Inflammation of the Orbit
(Inflammatory Orbital Pseudotumor)
Any or all of the structures within the orbit may become inflamed because of a bodywide inflammatory disorder or an inflammatory disorder that affects only the eye.
(See also Introduction to Eye Socket Disorders.)
People of all ages can be affected. Inflammation can be brief or long lasting and can recur.
Inflammation of the orbit can be the result of a bodywide (systemic) inflammatory disorder. Sometimes the inflammation affects only the eye.
Systemic inflammatory disorders that affect the eye include granulomatosis with polyangiitis (formerly known as Wegener granulomatosis), in which there is generalized inflammation of blood vessels (called vasculitis).
Inflammatory disorders that affect only the eyeinclude scleritis, in which the white coat of the eye (sclera) becomes inflamed. Eyelid disorders with inflammation are discussed elsewhere (see Eyelid and Tearing Disorders). Inflammation affecting any or all parts of the orbit is called inflammatory orbital pseudotumor (which is not really a tumor and is not a cancer) or nonspecific orbital inflammation. Inflammation affecting the tear (lacrimal) gland, located at the upper outer edge of the orbit (see Figure: Where Tears Come From), is called inflammatory dacryoadenitis. Inflammation affecting one of the muscles that move the eye is called myositis.

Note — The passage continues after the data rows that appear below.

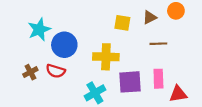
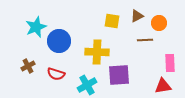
orange circle: (176, 11) -> (159, 23), moved
red semicircle: (56, 71) -> (56, 74), moved
pink rectangle: (158, 79) -> (170, 63), moved

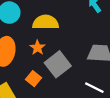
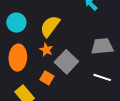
yellow semicircle: (46, 22) -> (50, 26), turned -45

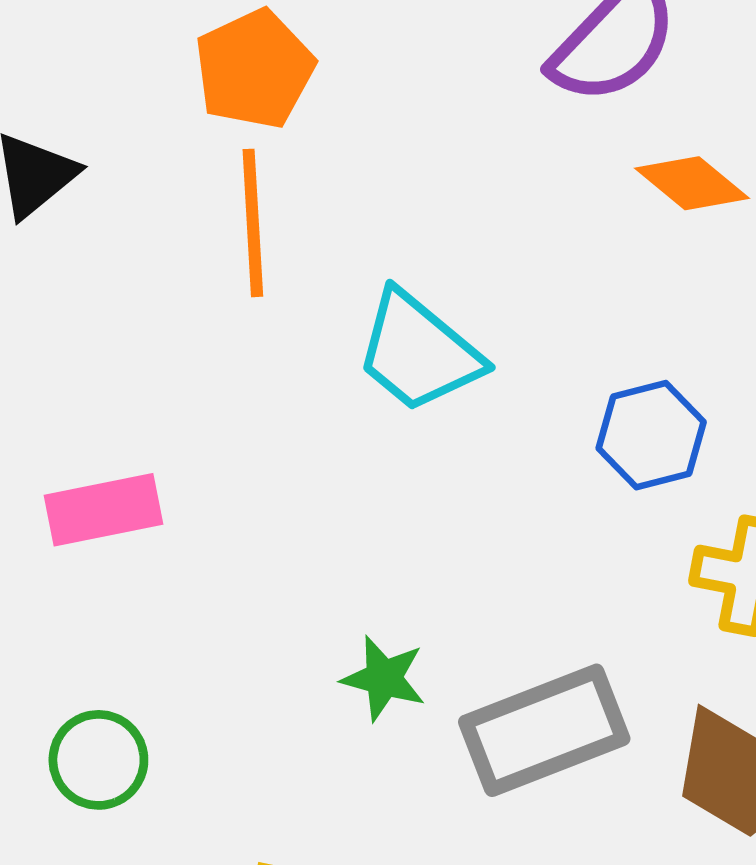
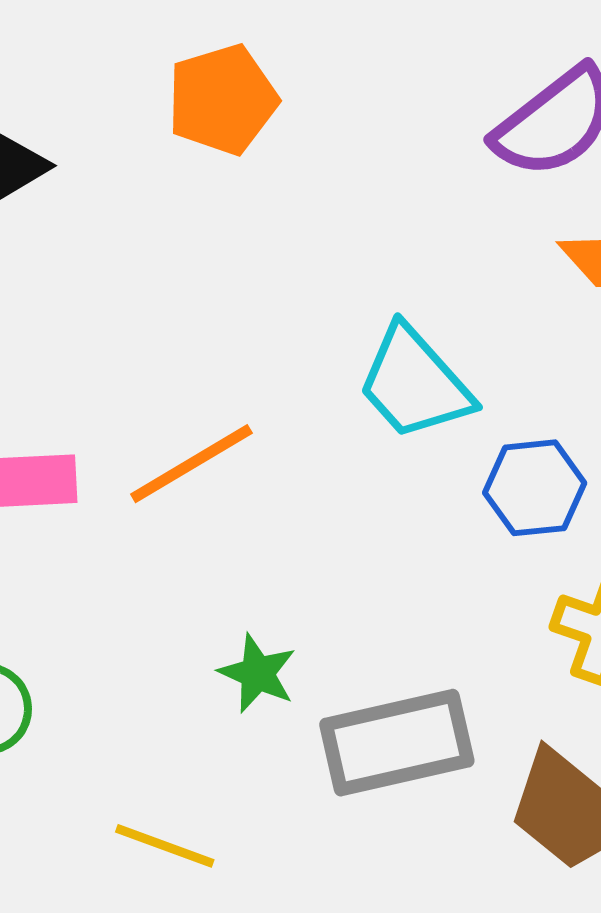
orange line: (253, 223) -> (191, 464), moved, turned 54
cyan trapezoid: (419, 352) -> (415, 383), moved

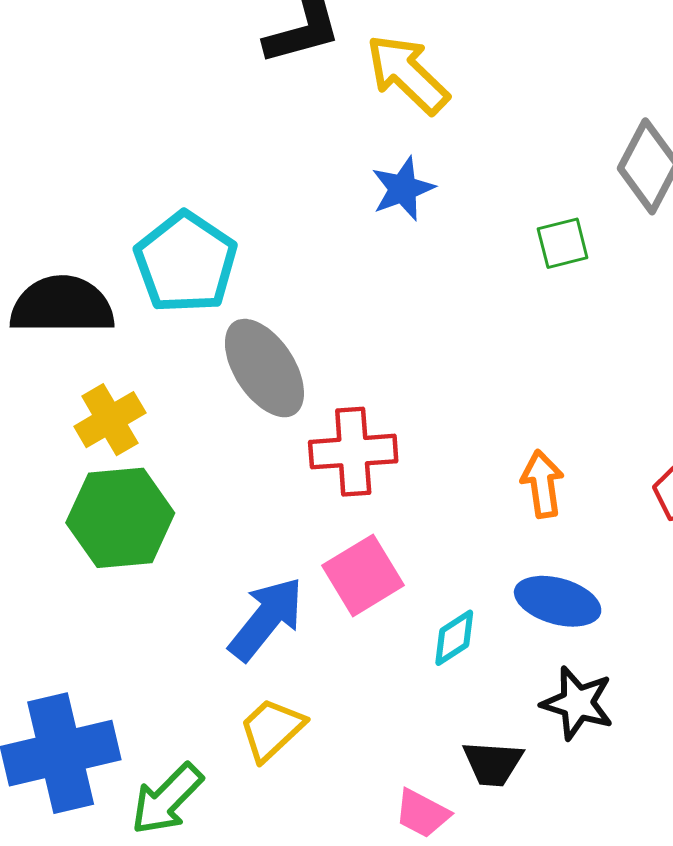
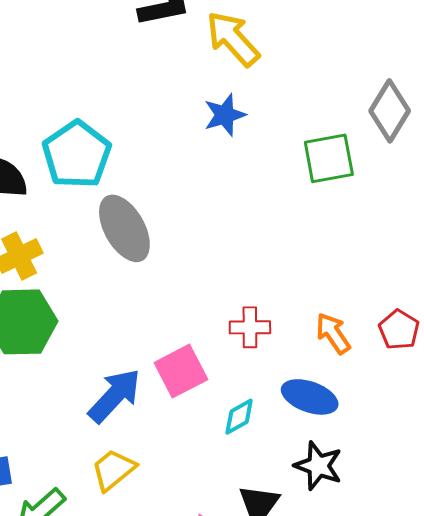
green square: (563, 243) -> (329, 158), size x1.5
red cross: (353, 452) -> (250, 327), moved, size x0.7
orange arrow: (542, 484) -> (333, 333), moved, turned -30

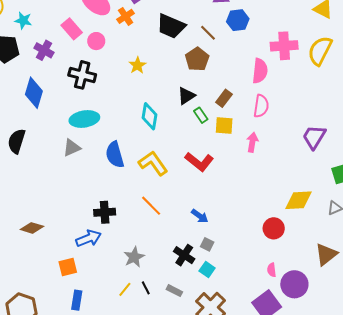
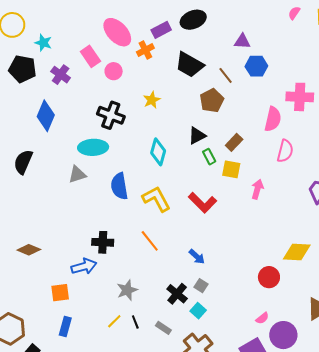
black cross: (82, 75) -> (111, 115), moved
pink semicircle: (261, 106) -> (285, 151), moved
pink semicircle: (272, 270) -> (262, 318), turned -128

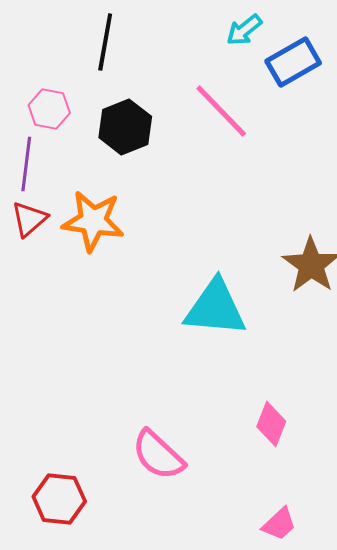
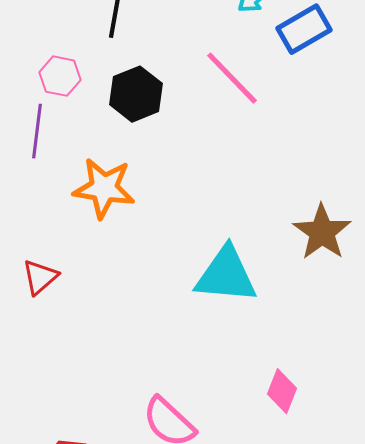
red triangle: (29, 219) -> (40, 277), moved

Symptoms vary depending on which structures are actually inflamed. In general, symptoms start rather suddenly, typically over a few days. Pain and redness of the eyeball or eyelid occur. Pain can be severe and incapacitating at times. Abnormal bulging of the eyes (proptosis), double vision, and vision loss are also possible.
Many disorders causing inflammation are treated with a corticosteroid drug, which can be given by mouth. Corticosteroids can be given by vein (intravenously) if the inflammation is severe. Radiation therapy or drugs and treatments that change the body’s immune responses may sometimes be used.